Nguyen, who normally purrs about every iPhone like it just cured cancer, wrote: “I’m an iPhone user. These are the smart tools I’m most jealous of in Google’s new Pixel 10.” Cupertino PR must have choked on their kombucha.
For those who came in late, Job’s Mob made a lot of noise about its Apple Intelligence reboot of Siri, but there’s nothing to show for it beyond a few vague demos and a lot of smug nodding. Siri’s upgrade is still missing and the rest of it is just marketing guff.
In the meantime, Samsung has bolted Gemini AI onto its Galaxy phones and Google’s Pixel 10 is out there doing stuff. Nguyen watched it generate outfits in real time, speak fluent German in her own cloned voice and magically surface her flight reservation.
Nguyen pointed out the Pixel only holds a sliver of the market, but it’s years ahead of the iPhone in AI. Google has even taken to openly mocking Siri’s absence and nudging users to bin their iPhones.
After test-driving Google’s latest gear, Nguyen listed off working features that Job’s Mob hasn’t managed to ship: context-aware notifications, live voice translation, guided photography, and a workout coach that doesn’t yell encouragement like a drunk PE teacher.
She was most impressed by Magic Cue, a feature that quietly mines your inbox, calendar and messages, then hands over relevant info before you even remember you need it. It fetches that café your mate mentioned weeks ago and offers a calendar shortcut when plans start forming.

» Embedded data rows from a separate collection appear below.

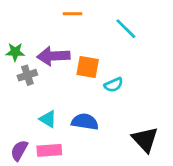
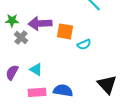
gray cross: (27, 75) -> (21, 37), turned -32
blue semicircle: (85, 122) -> (63, 90), moved
purple semicircle: (19, 150) -> (12, 72), moved

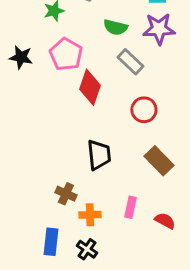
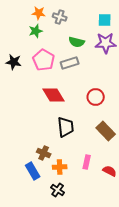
gray rectangle: (130, 62) -> (70, 63), moved, turned -60
red diamond: (90, 87) -> (54, 95), moved, turned -50
blue rectangle: (51, 242) -> (33, 171), moved, turned -36

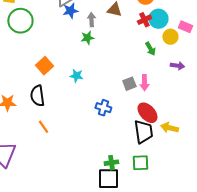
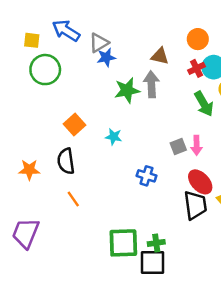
gray arrow: (91, 20) -> (151, 84), moved, size x1.5
green star: (87, 38) -> (127, 90), size x1.5
green arrow: (150, 49) -> (204, 104), size x1.5
green square: (140, 163) -> (123, 243), moved, size x1.5

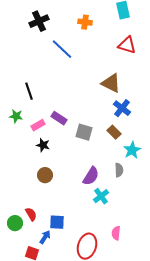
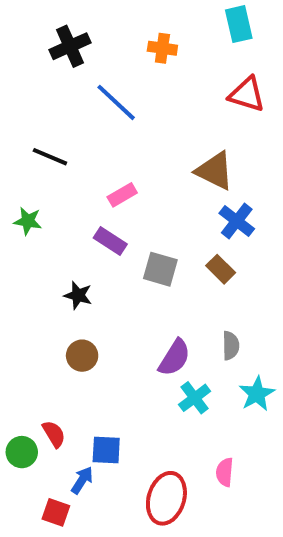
black line: (29, 91) -> (50, 157), moved, turned -48
green star: (16, 116) -> (28, 221), moved
pink rectangle: (38, 125) -> (122, 195), moved
cyan star: (132, 150) -> (257, 394), moved

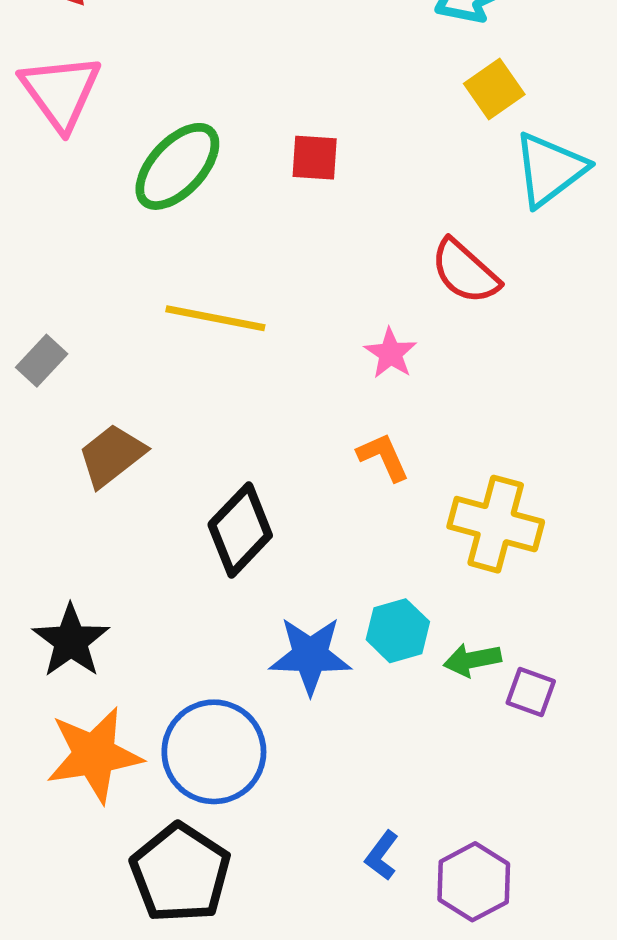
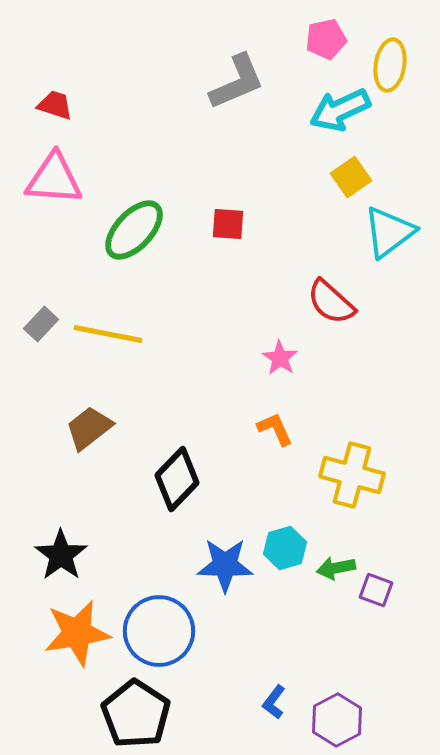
pink triangle: (61, 92) -> (54, 179), turned -50
yellow line: (215, 318) -> (108, 334), moved
gray rectangle: (42, 361) -> (41, 324), moved

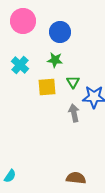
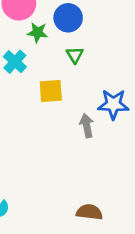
green star: (55, 60) -> (37, 32), moved
green triangle: (73, 82) -> (75, 55), moved

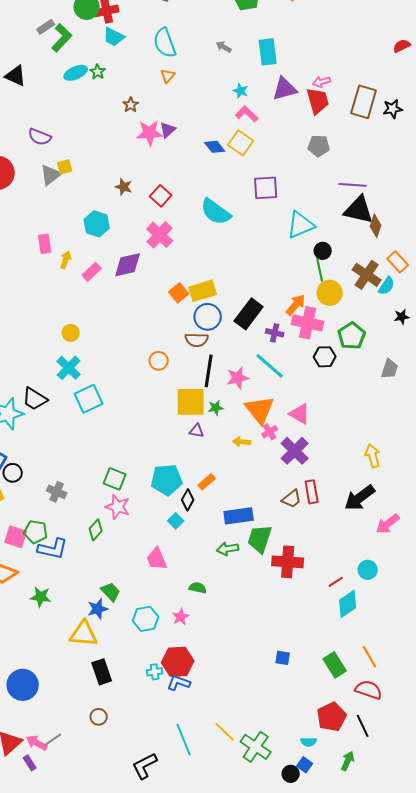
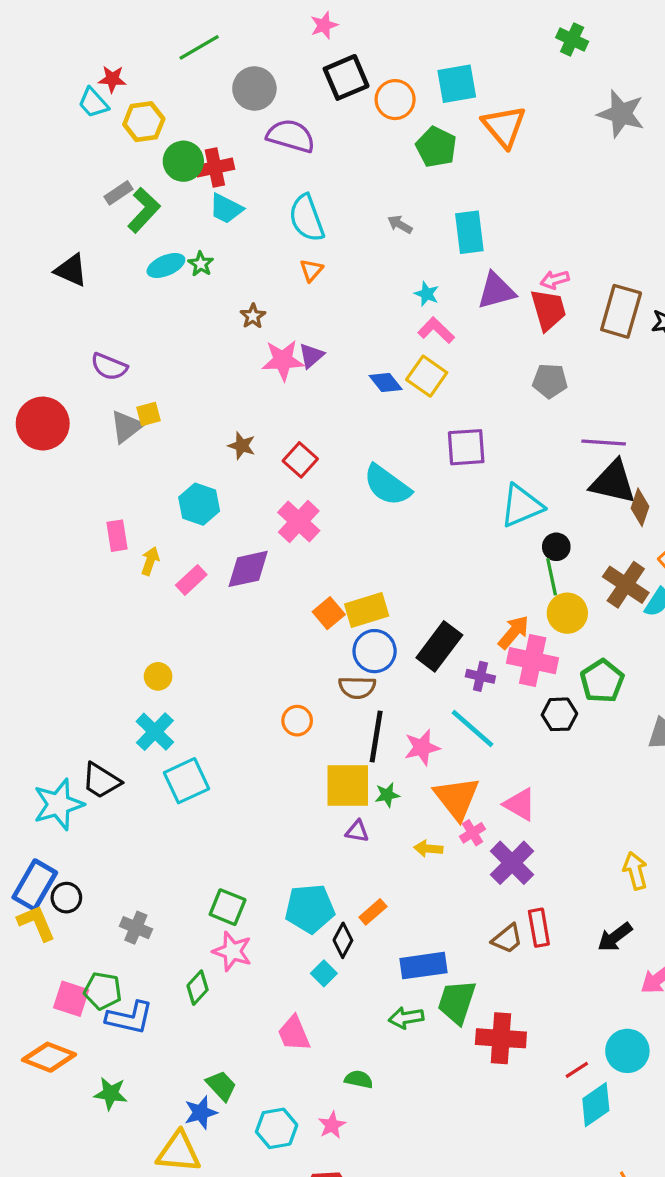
black arrow: (360, 498) -> (615, 937), size x0.7
cyan circle: (368, 570) -> (627, 1051), size x1.4

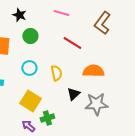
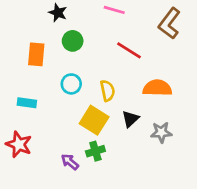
yellow square: (30, 101) -> (94, 120), moved
gray star: (96, 104) -> (161, 132), size x0.7

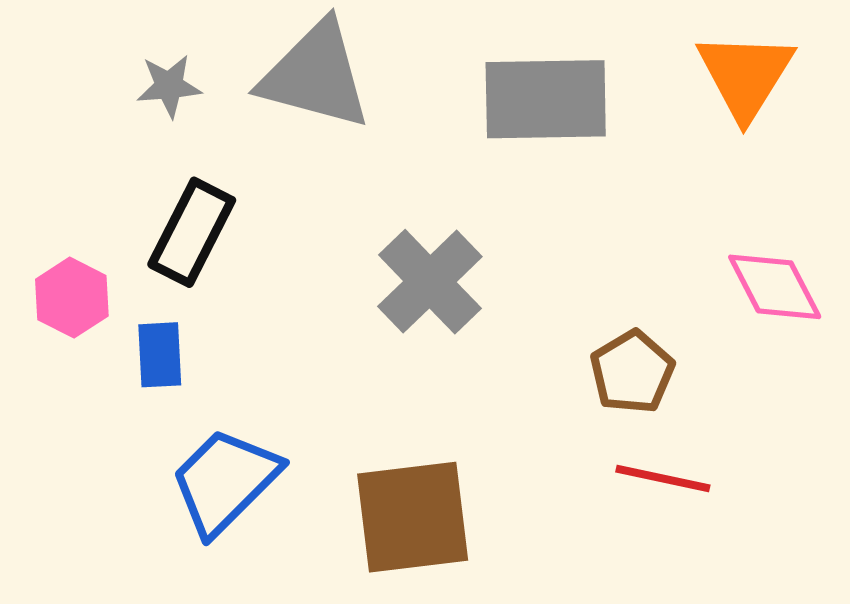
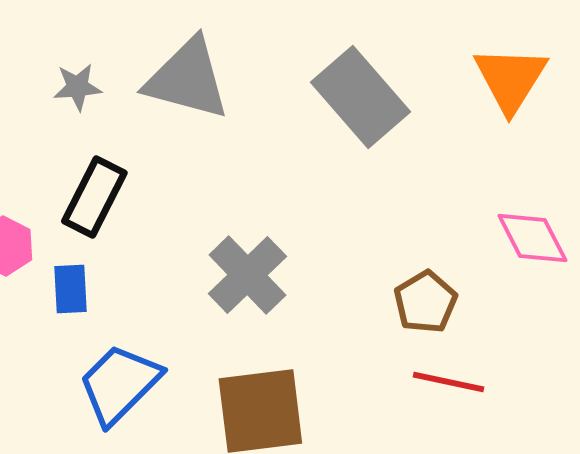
gray rectangle: (546, 99) -> (360, 97), turned 50
gray cross: (430, 282) -> (247, 275), moved

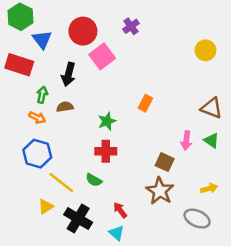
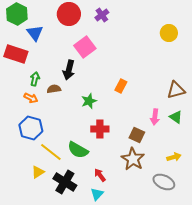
purple cross: (131, 26) -> (102, 15), moved
red circle: (83, 31) -> (69, 14), moved
yellow circle: (205, 50) -> (169, 33), moved
black arrow: (68, 74) -> (69, 70), moved
brown triangle: (211, 108) -> (176, 90), turned -36
red cross: (106, 151) -> (100, 129), moved
green semicircle: (94, 180) -> (78, 150), size x1.5
cyan triangle: (117, 233) -> (97, 194), turned 32

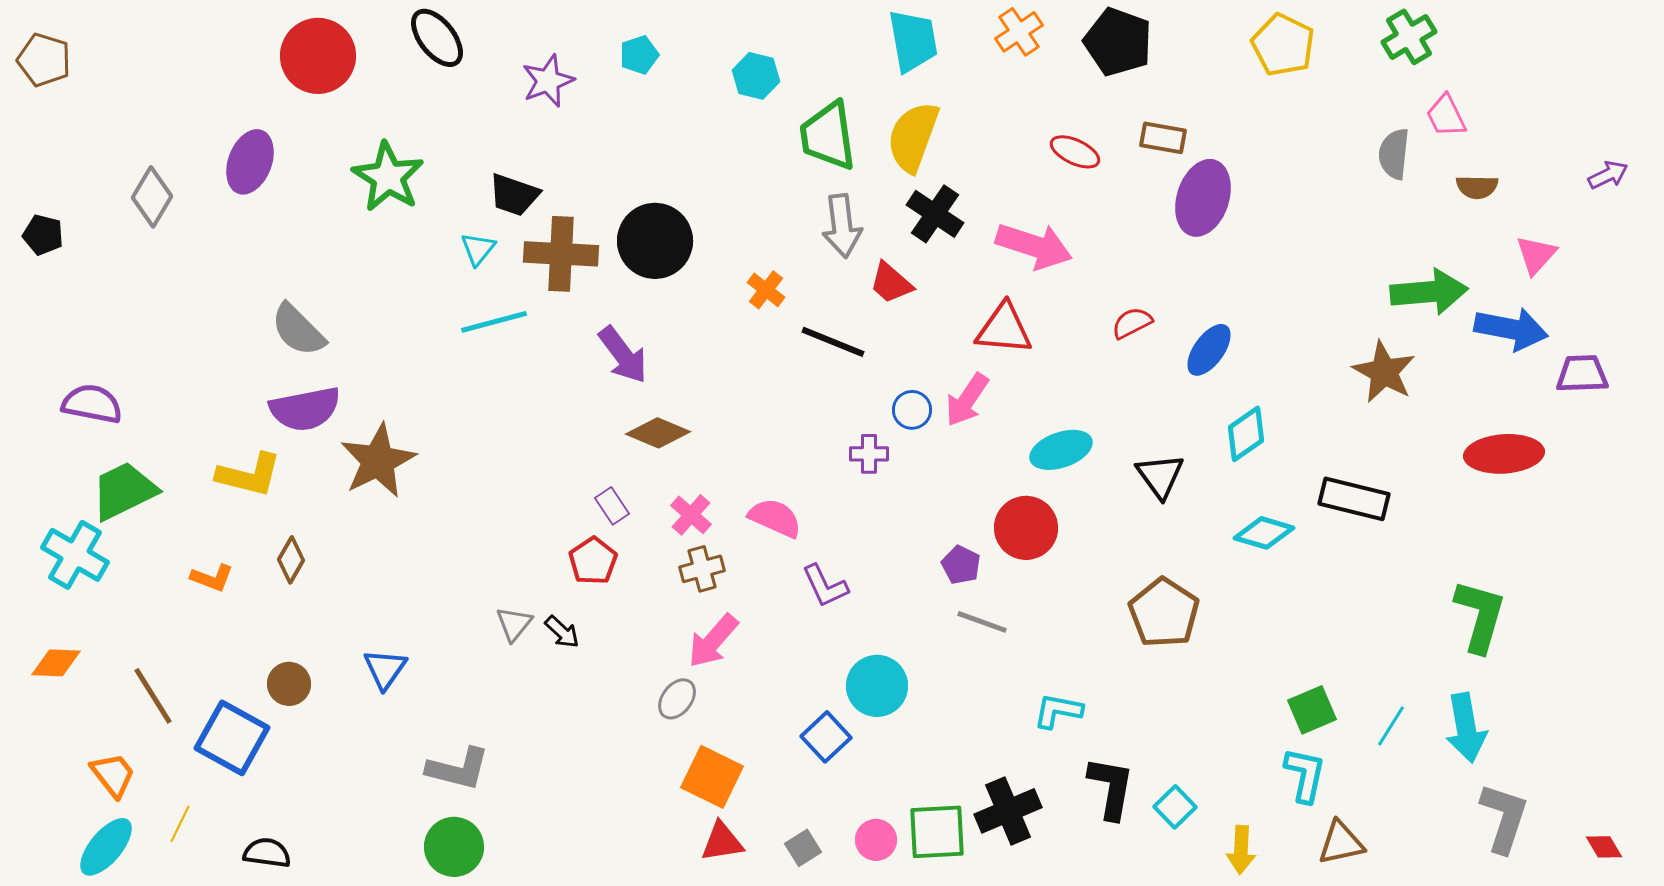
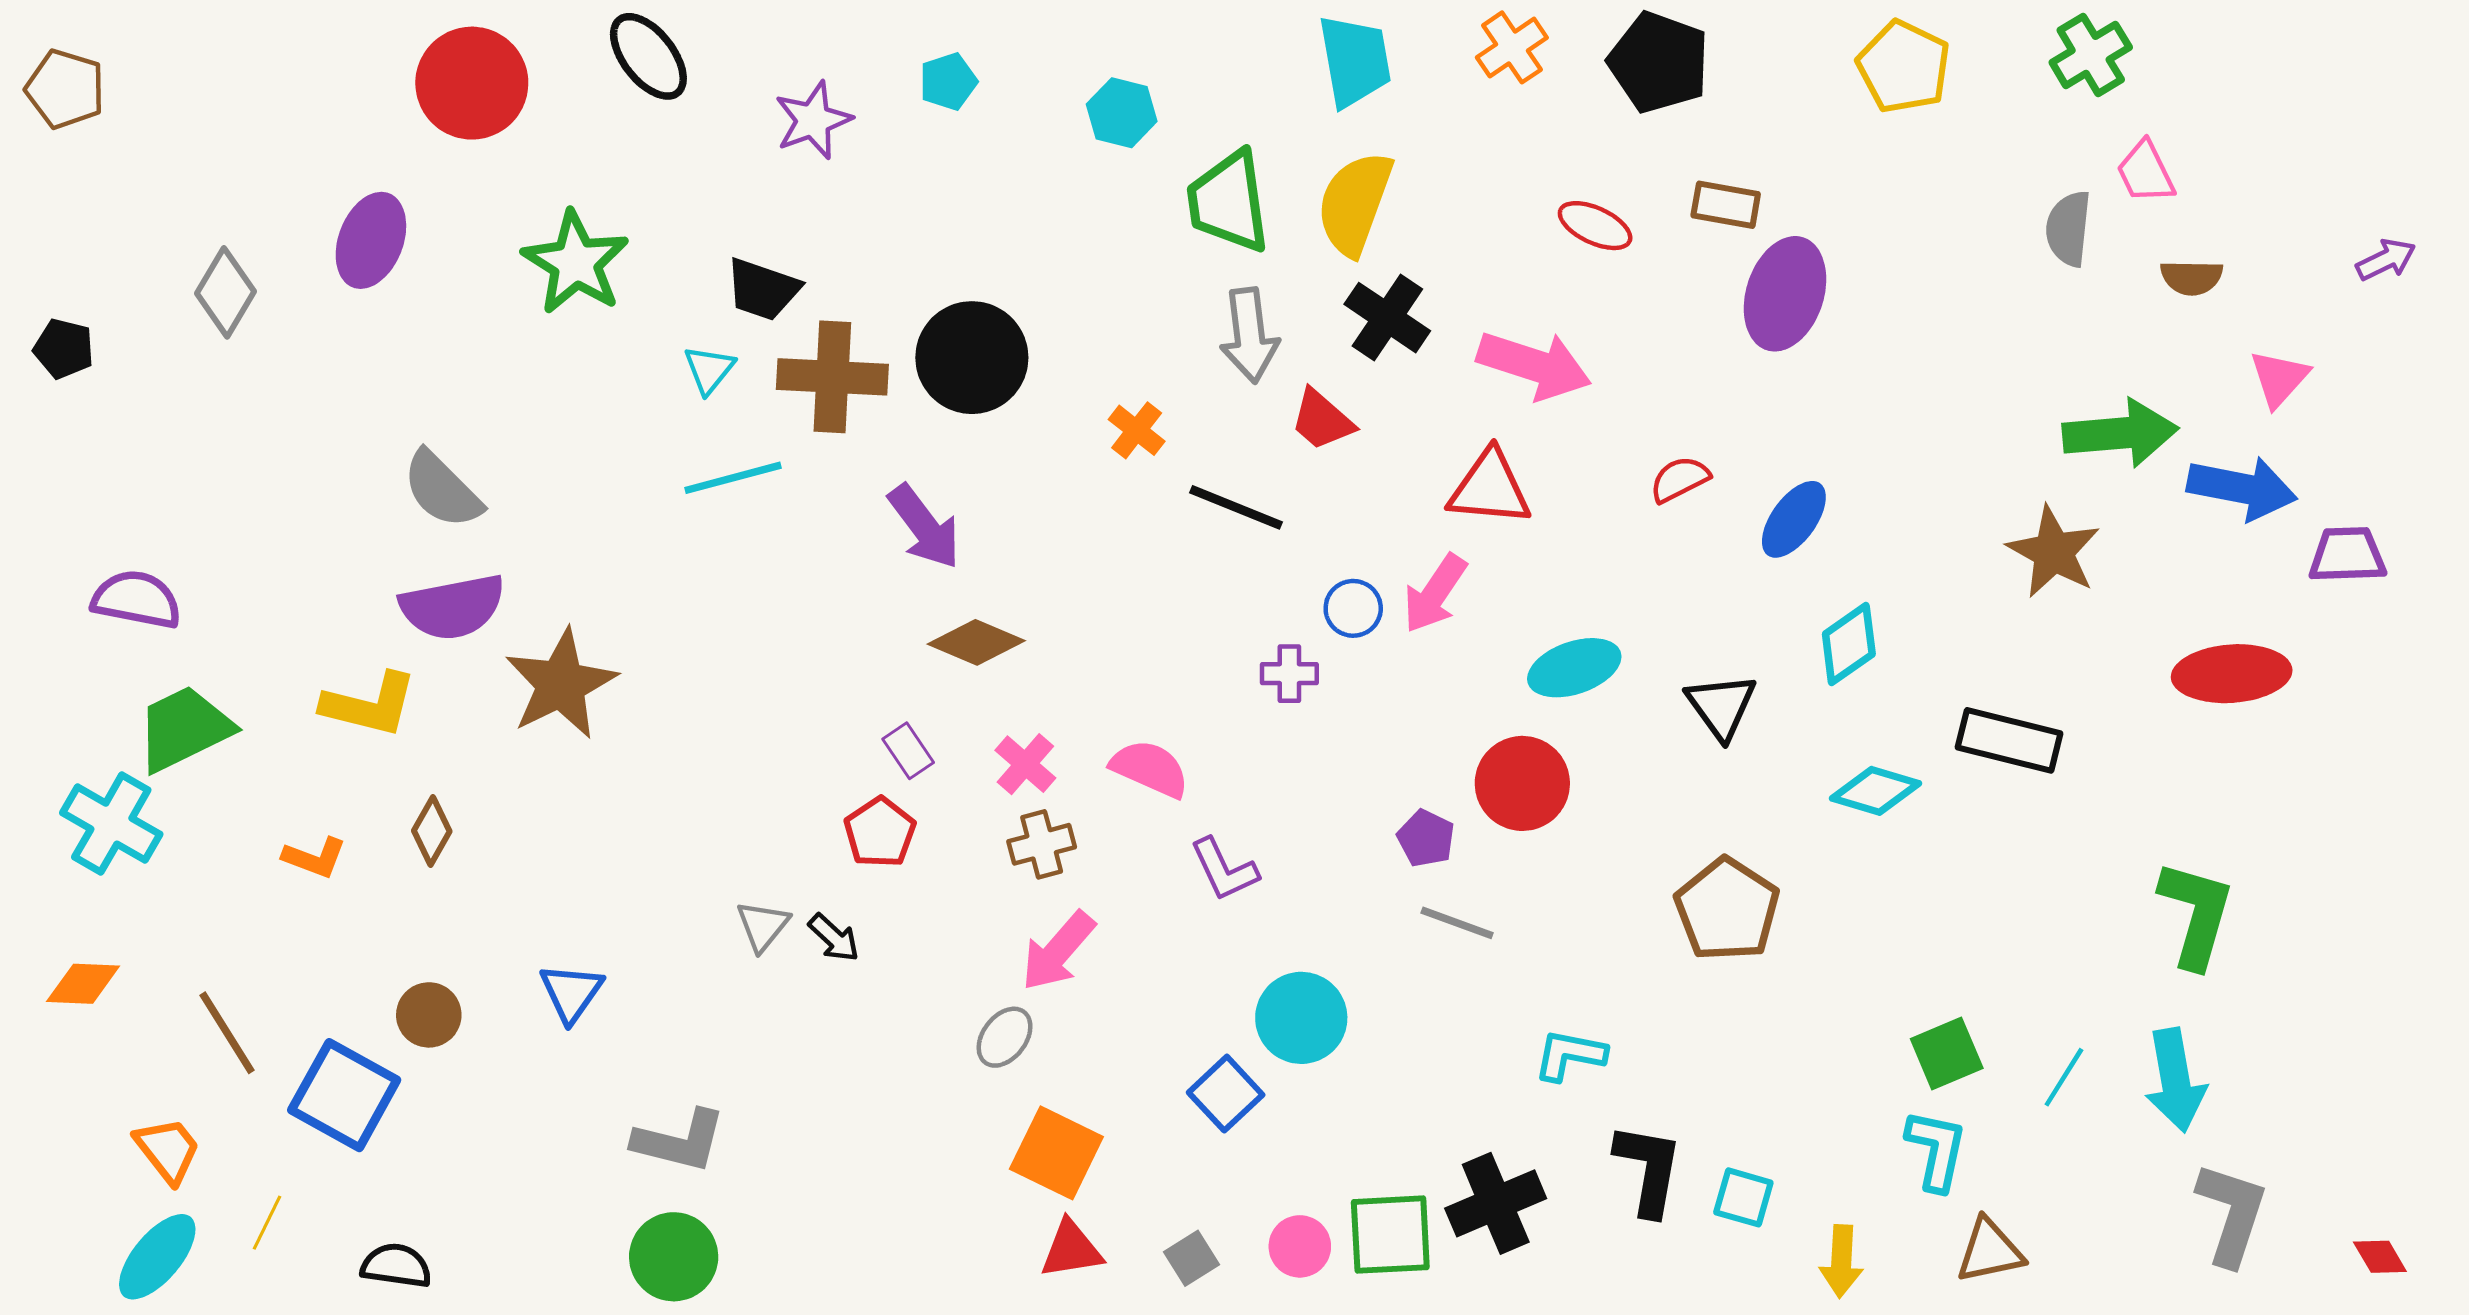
cyan square: (1175, 807) -> (1743, 1197), turned -30

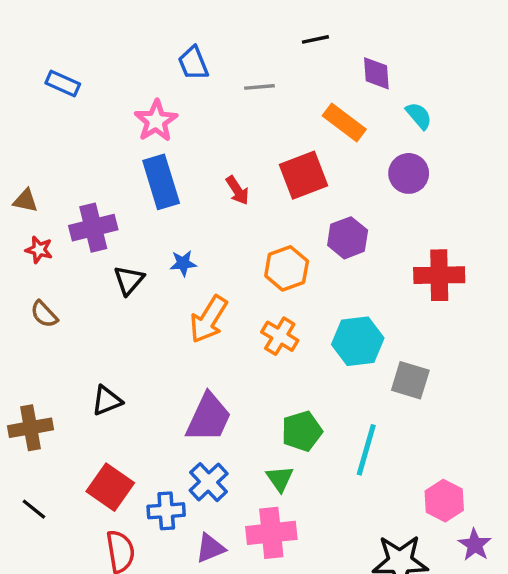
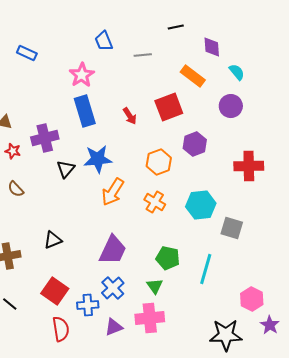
blue star: (183, 263) -> (98, 159), size x1.8
green pentagon: (302, 431) -> (168, 258), turned 30

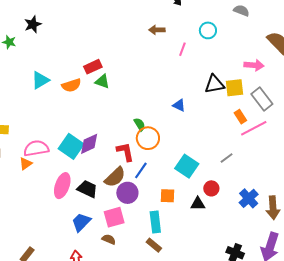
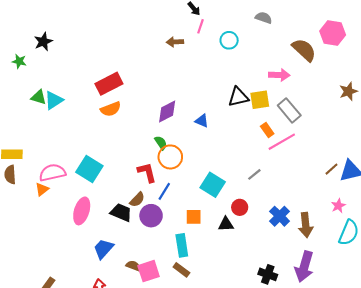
pink line: (182, 49) -> (200, 26), moved
red rectangle: (93, 67) -> (109, 84), size x1.4
green triangle: (102, 81) -> (39, 97), moved
orange semicircle: (71, 85) -> (111, 109), moved
purple diamond: (89, 144) -> (167, 112), moved
brown semicircle: (115, 177) -> (137, 200), size x0.7
black trapezoid: (87, 189) -> (121, 212), moved
pink square: (114, 217) -> (149, 271), moved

She described how the Pixel app knew she was ringing a restaurant, pulled up the booking, and preloaded Maps with the route without any fuss.
Voice Translate let her carry on a live conversation with a German speaker, who heard her cloned voice speak fluently in their language. A transcript in English popped up on screen. Nguyen said it would’ve been useful in France where she once struggled to convince a landlord to fix the boiler.
Pixel’s camera coach unnerved her slightly. It suggested a pose, offered instructions to the photographer, and captured a polished shot. She said it could work for LinkedIn, though admitted some versions looked like she’d slept in the alley behind a WeWork.
Edits were fast and uncannily accurate. “Make it look professional” polished the lighting and blur. “Send Nicole to outer space” dumped her in the Milky Way. “Add a business suit” got her a virtual blazer with mixed results.
She seemed most excited about a new Gemini-powered health coach arriving in October for Fitbit and Pixel Watch. It adapts to your sleep, physical feedback, and habits. Mention a sore back, and the plan changes. Apple’s “Workout Buddy,” in contrast, is about as dynamic as a sticker on a protein bar.
Nguyen noticed how Google and Samsung slap AI branding all over their kit, while Job’s Mob sheepishly mutters about “AI-opening possibilities” and hopes no one asks where Siri’s hiding.
Canalys Sheng Win Chow admitted AI isn’t the biggest selling point yet, but Google’s making the bet early. Cupertino, meanwhile, is still trying to figure out what happened to its voice assistant.
With even the Wall Street Journal sounding fed up, it’s getting harder for Job’s Mob to keep pretending its AI story is anything but a fairy tale.